Assignment:
Please retype the records below exactly as they appear, leaving out every picture.

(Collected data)
>>>
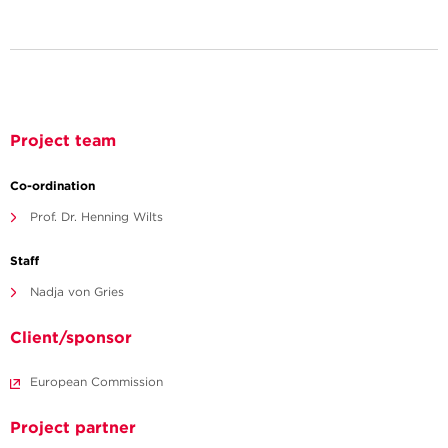
Project team
Co-ordination
Prof. Dr. Henning Wilts
Staff
Nadja von Gries
Client/sponsor
European Commission
Project partner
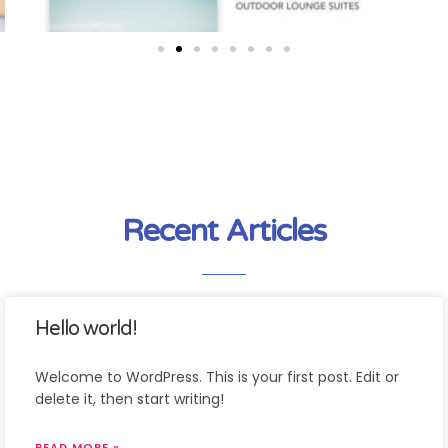
Recent Articles
Hello world!
Welcome to WordPress. This is your first post. Edit or
delete it, then start writing!
READ MORE »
<<<
Answer section:
Project team
Co-ordination
Prof. Dr. Henning Wilts
Staff
Nadja von Gries
Client/sponsor
European Commission
Project partner
Recent Articles
Hello world!
Welcome to WordPress. This is your first post. Edit or
delete it, then start writing!
READ MORE »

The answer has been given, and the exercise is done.